Schleswig-Holsteinisches Ärzteblatt Nr. 10, Oktober 2021

Ein Team für Sterbewillige

von Dirk Schnack


KAMMERVERSAMMLUNG. Es war die erste Kammerversammlung seit fast einem Jahr in Präsenz - ein Onlineformat wäre für das diskursive Thema Sterbehilfe auch nicht optimal gewesen. Auf die Diskussion wirkte sich die Präsenz der Kammerdelegierten in der Akademie der Ärztekammer Schleswig-Holstein positiv aus.

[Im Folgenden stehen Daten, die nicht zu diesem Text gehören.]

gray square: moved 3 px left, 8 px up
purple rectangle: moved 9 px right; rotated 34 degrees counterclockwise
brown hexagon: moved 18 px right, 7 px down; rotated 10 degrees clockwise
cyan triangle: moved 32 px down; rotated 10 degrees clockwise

Für viele Mitglieder der Kammerversammlung war die Veranstaltung am 1. September ein willkommenes Wiedersehen mit anderen Delegierten, Funktionsträgern und Gästen der Selbstverwaltung. Für Gast Prof. Dr. phil. Claudia Bozzaro dagegen war es eine der ersten größeren Präsenzveranstaltungen im Land überhaupt, nachdem sie im vergangenen Jahr inmitten der Pandemie aus Freiburg an die Kieler Christian-Albrechts-Universität gekommen war, um den Arbeitsbereich Medizinethik am Institut für experimentelle Medizin zu leiten. Bozzaro machte keinen Hehl daraus, wie willkommen ihr auch deshalb die Einladung zum Impulsreferat war. Sie lieferte den Input für eine anschließende Diskussion, die von den Kammerdelegierten mit viel Inbrunst geführt wurde.

Kurz zur jüngsten Vorgeschichte beim Thema assistierter Suizid: Nach einem Urteil des Bundesverfassungsgerichtes im Februar 2020 umfasst das allgemeine Persönlichkeitsrecht als Ausdruck persönlicher Autonomie auch das Recht auf selbstbestimmtes Sterben. "Dieses Recht schließt die Freiheit ein, sich das Leben zu nehmen, hierbei bei Dritten Hilfe zu suchen und, soweit sie angeboten wird, in Anspruch zu nehmen", wie Präsident Prof. Henrik Herrmann einleitend erläuterte. Er stellte auch klar: "Eine Verpflichtung, insbesondere von Ärztinnen und Ärzten, zur Suizidhilfe darf es nicht geben."

Der Deutsche Ärztetag hatte daraufhin die berufsrechtlichen Regelungen für Ärzte zur Suizidhilfe geändert. Der Satz "Sie (Ärztinnen und Ärzte) dürfen keine Hilfe zur Selbsttötung leisten" wurde aus der Musterberufsordnung gestrichen, weil er mit dem Urteil des Bundesverfassungsgerichts aus verfassungsrechtlichen Gründen nicht mehr aufrecht zu erhalten war. Die vom Ärztetag beschlossenen Eckpunkte sehen vor, dass es keine Verpflichtung zum assistierten Suizid geben dürfe, dass Ärzte keinem Strafbarkeitsrisiko ausgesetzt sein dürften und es keine Tötung auf Verlangen durch Ärzte geben werde.

Viele Folgen für die Gesellschaft sind damit aber noch nicht klar umrissen. Herrmann nannte als Beispiele:

• Wie frei, unbeeinflusst und ernsthaft ist dieser Wille beim Suizidwilligen?

• Sind entscheidungserhebliche Gesichtspunkte und Handlungsalternativen besprochen?

• Wie konkret ist der Weg?
Wie umfangreich die teils grundsätzlichen, teils sehr konkreten noch zu klärenden Themenkomplexe sind, machte anschließend auch Bozzaro mit folgenden Fragen deutlich:

• Welche Medizin wird dem Sterbewilligen verabreicht, müssen Betten für Sterbewillige bereitgehalten werden, wer übernimmt die Suizid-Assistenz, welche Vorgänge müssen wie dokumentiert werden?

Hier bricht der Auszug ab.